Just as Covid-19 impacted the publication of the report, it has also had an impact on the timing of our response. I know, and recognise, that that is enormously frustrating. The Government are committed to responding and I assure the noble Baroness, Lady Cumberlege, that work is under way. Our upcoming full response will address recommendation number four. We are moved by the stories; I am totally and utterly sympathetic to the situation that the patients affected by these conditions find themselves in on a day-to-day basis. They are still living through it today. I would like to regard myself as a compassionate person, but it is not appropriate to make policy on this kind of matter through primary legislation. For that reason, I ask my noble friend to withdraw her amendment and await the Government’s full response to her report.

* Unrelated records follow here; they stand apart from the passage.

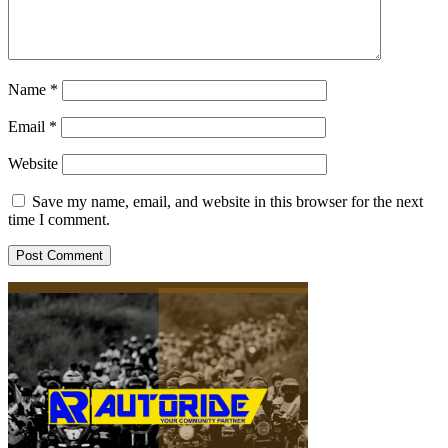
Name
*
Email
*
Website
Save my name, email, and website in this browser for the next
time I comment.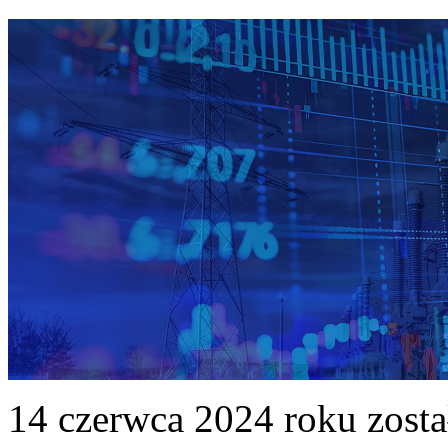
14 czerwca 2024 roku zost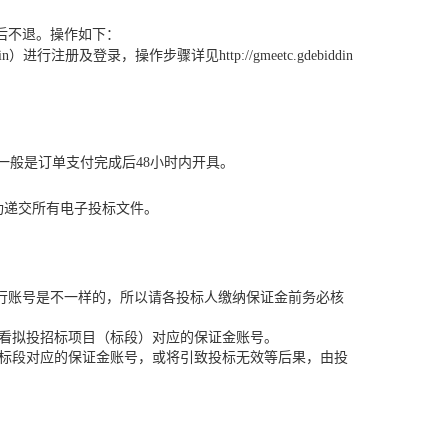
售后不退。操作如下：
n）进行注册及登录，操作步骤详见http://gmeetc.gdebiddin
一般是订单支付完成后48小时内开具。
功递交所有电子投标文件。
行账号是不一样的，所以请各投标人缴纳保证金前务必核
”中查看拟投招标项目（标段）对应的保证金账号。
/标段对应的保证金账号，或将引致投标无效等后果，由投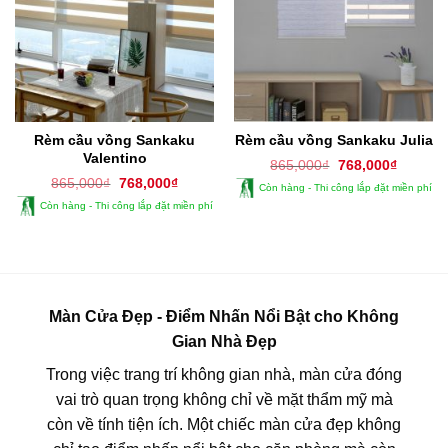
Rèm cầu vồng Sankaku
Rèm cầu vồng Sankaku Julia
Valentino
Giá
Giá
865,000
₫
768,000
₫
gốc
hiện
Giá
Giá
865,000
₫
768,000
₫
Còn hàng - Thi công lắp đặt miền phí
là:
tại
gốc
hiện
865,000₫.
là:
Còn hàng - Thi công lắp đặt miền phí
là:
tại
768,000
865,000₫.
là:
768,000₫.
Màn Cửa Đẹp - Điểm Nhấn Nổi Bật cho Không
Gian Nhà Đẹp
Trong việc trang trí không gian nhà, màn cửa đóng
vai trò quan trọng không chỉ về mặt thẩm mỹ mà
còn về tính tiện ích. Một chiếc màn cửa đẹp không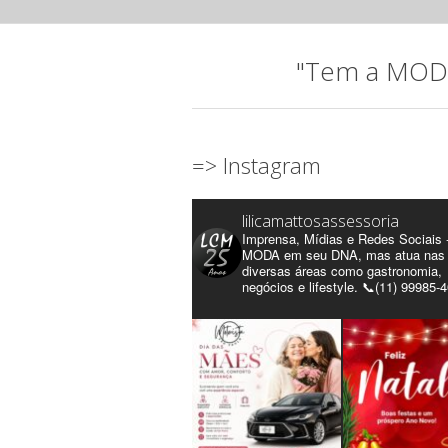
"Tem a MODA 
=> Instagram
lilicamattosassessoria
Imprensa, Mídias e Redes Sociais 
MODA em seu DNA, mas atua nas
diversas áreas como gastronomia,
negócios e lifestyle. 📞(11) 99985-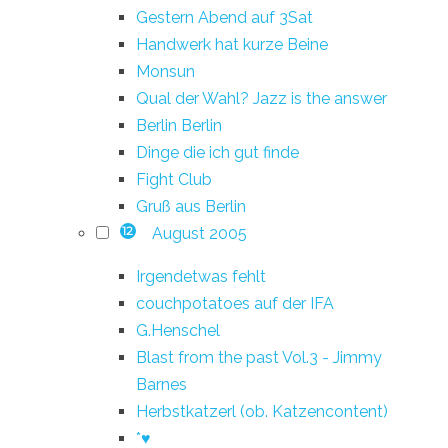
Gestern Abend auf 3Sat
Handwerk hat kurze Beine
Monsun
Qual der Wahl? Jazz is the answer
Berlin Berlin
Dinge die ich gut finde
Fight Club
Gruß aus Berlin
August 2005
12
Irgendetwas fehlt
couchpotatoes auf der IFA
G.Henschel
Blast from the past Vol.3 - Jimmy
Barnes
Herbstkatzerl (ob. Katzencontent)
*♥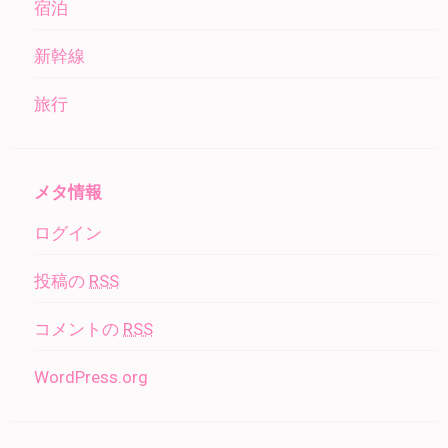
宿泊
新幹線
旅行
メタ情報
ログイン
投稿の
RSS
コメントの
RSS
WordPress.org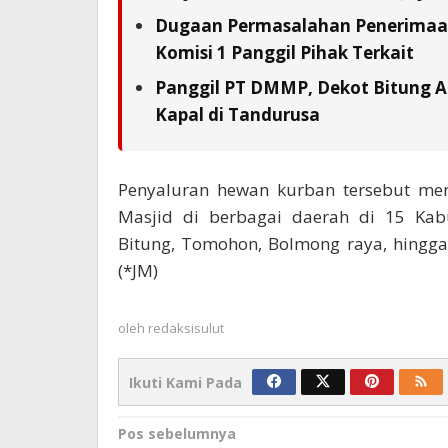
Dugaan Permasalahan Penerimaan 
Komisi 1 Panggil Pihak Terkait
Panggil PT DMMP, Dekot Bitung A
Kapal di Tandurusa
Penyaluran hewan kurban tersebut me
Masjid di berbagai daerah di 15 Kab
Bitung, Tomohon, Bolmong raya, hingg
(*JM)
oleh
redaksisulut
Ikuti Kami Pada
Navigasi
Pos sebelumnya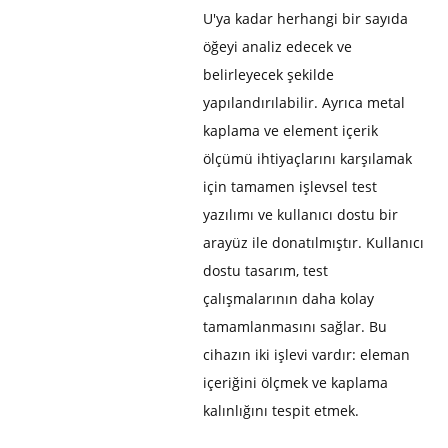
U'ya kadar herhangi bir sayıda
öğeyi analiz edecek ve
belirleyecek şekilde
yapılandırılabilir. Ayrıca metal
kaplama ve element içerik
ölçümü ihtiyaçlarını karşılamak
için tamamen işlevsel test
yazılımı ve kullanıcı dostu bir
arayüz ile donatılmıştır. Kullanıcı
dostu tasarım, test
çalışmalarının daha kolay
tamamlanmasını sağlar. Bu
cihazın iki işlevi vardır: eleman
içeriğini ölçmek ve kaplama
kalınlığını tespit etmek.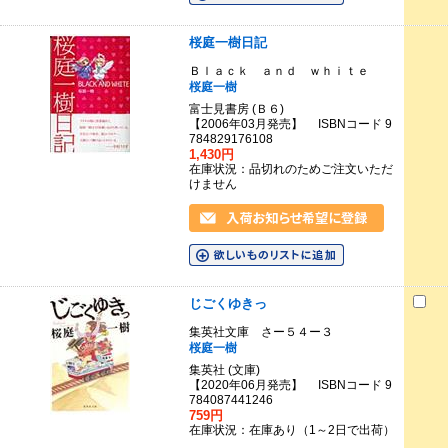
桜庭一樹日記
Ｂｌａｃｋ ａｎｄ ｗｈｉｔｅ
桜庭一樹
富士見書房 (Ｂ６)
【2006年03月発売】 ISBNコード 9
784829176108
1,430円
在庫状況：品切れのためご注文いただ
けません
じごくゆきっ
集英社文庫 さー５４ー３
桜庭一樹
集英社 (文庫)
【2020年06月発売】 ISBNコード 9
784087441246
759円
在庫状況：在庫あり（1～2日で出荷）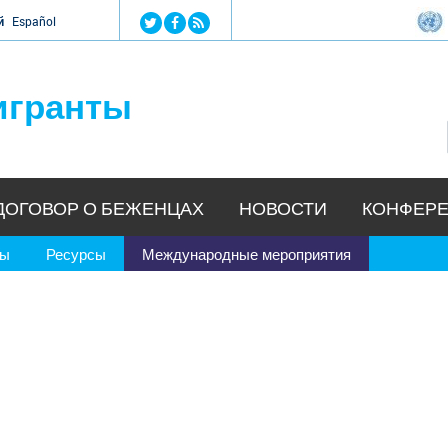
Jump to navigation
й
Español
игранты
ДОГОВОР О БЕЖЕНЦАХ
НОВОСТИ
КОНФЕРЕ
ры
Ресурсы
Международные мероприятия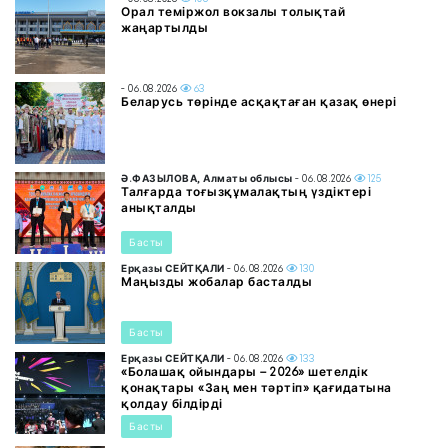
Орал теміржол вокзалы толықтай
жаңартылды
- 06.08.2026
63
Беларусь төрінде асқақтаған қазақ өнері
Ә.ФАЗЫЛОВА, Алматы облысы
- 06.08.2026
125
Талғарда тоғызқұмалақтың үздіктері
анықталды
Басты
Ерқазы СЕЙТҚАЛИ
- 06.08.2026
130
Маңызды жобалар басталды
Басты
Ерқазы СЕЙТҚАЛИ
- 06.08.2026
133
«Болашақ ойындары – 2026» шетелдік
қонақтары «Заң мен тәртіп» қағидатына
қолдау білдірді
Басты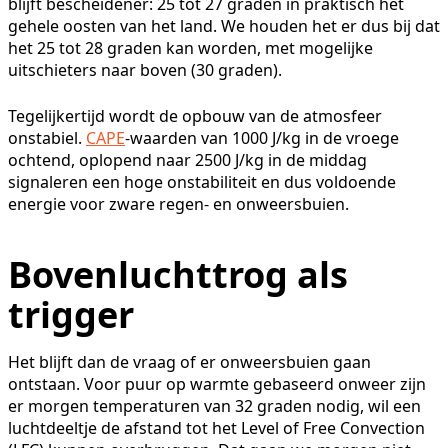
blijft bescheidener: 25 tot 27 graden in praktisch het
gehele oosten van het land. We houden het er dus bij dat
het 25 tot 28 graden kan worden, met mogelijke
uitschieters naar boven (30 graden).
Tegelijkertijd wordt de opbouw van de atmosfeer
onstabiel.
CAPE
-waarden van 1000 J/kg in de vroege
ochtend, oplopend naar 2500 J/kg in de middag
signaleren een hoge onstabiliteit en dus voldoende
energie voor zware regen- en onweersbuien.
Bovenluchttrog als
trigger
Het blijft dan de vraag of er onweersbuien gaan
ontstaan. Voor puur op warmte gebaseerd onweer zijn
er morgen temperaturen van 32 graden nodig, wil een
luchtdeeltje de afstand tot het Level of Free Convection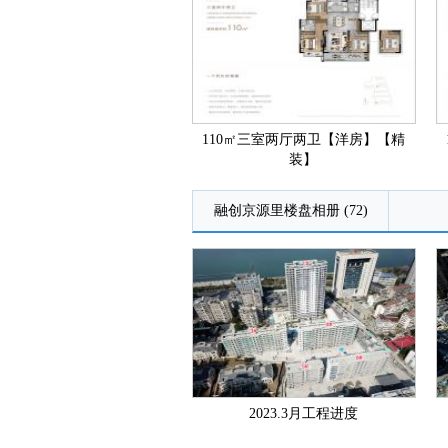
110㎡三室两厅两卫【洋房】【精
装】
融创京源里楼盘相册 (72)
2023.3月工程进度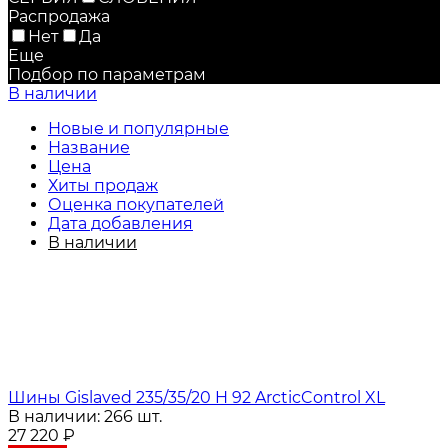
Распродажа
Нет
Да
Еще
Подбор по параметрам
В наличии
Новые и популярные
Название
Цена
Хиты продаж
Оценка покупателей
Дата добавления
В наличии
Шины Gislaved 235/35/20 H 92 ArcticControl XL
В наличии: 266 шт.
27 220
₽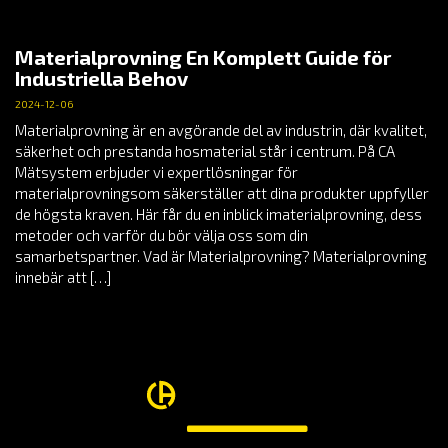
Materialprovning En Komplett Guide för
Industriella Behov
2024-12-06
Materialprovning är en avgörande del av industrin, där kvalitet,
säkerhet och prestanda hosmaterial står i centrum. På CA
Mätsystem erbjuder vi expertlösningar för
materialprovningsom säkerställer att dina produkter uppfyller
de högsta kraven. Här får du en inblick imaterialprovning, dess
metoder och varför du bör välja oss som din
samarbetspartner. Vad är Materialprovning? Materialprovning
innebär att […]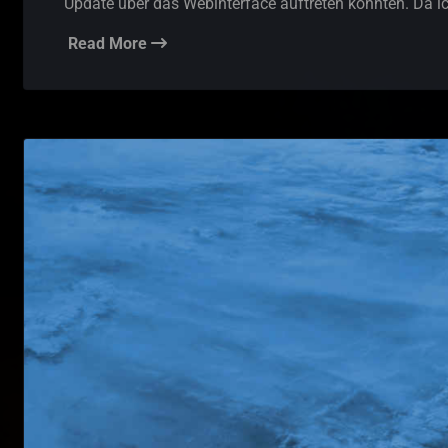
Update über das Webinterface auftreten könnten. Da ic
Read More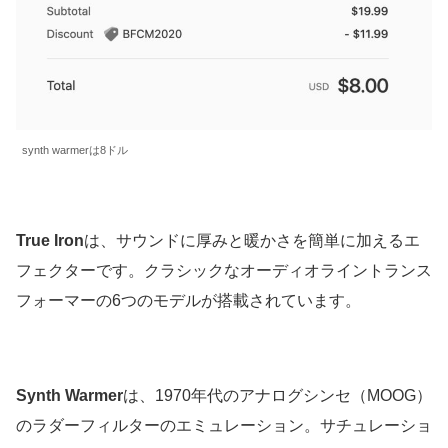
synth warmerは8ドル
True Iron
は、サウンドに厚みと暖かさを簡単に加えるエ
フェクターです。クラシックなオーディオライントランス
フォーマーの6つのモデルが搭載されています。
Synth Warmer
は、1970年代のアナログシンセ（MOOG）
のラダーフィルターのエミュレーション。サチュレーショ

My Lords, I am so grateful to noble Lords who have taken part in this debate. It has been quite short, but it is very important. As the noble Baroness, Lady Bennett, said in the previous debate on the agency, she has been involved with this Bill in a way that she did not anticipate. She has been such a stalwart, coming to my rescue on occasions, and supporting so much of what has been in the Bill from other sources. I thank her for all of that. The noble Lord, Lord O’Shaughnessy, made a powerful speech about the individuals he has met. We know Susan Morgan well; we have worked with Janet and Emma and many others who have led their own organisations. We think of patient groups as being a few people who got together—when we did not have lockdown—to have coffee and just discuss life generally. That is not the case.
One of the groups I know has 8,500 members—from all over the world, in fact. Other groups have an equal number of members, or numbers of that order. So these are important organisations. They know what it is to have real research. They come up with not just experiences; they beaver away at all our institutions, they look at what they are producing and they challenge. They are so valuable. In the way they work, when they are people who are in considerable pain—very often, they have complicated and difficult lives, having to deal with constant pain—they are thinking of others all the time. That really is so uplifting.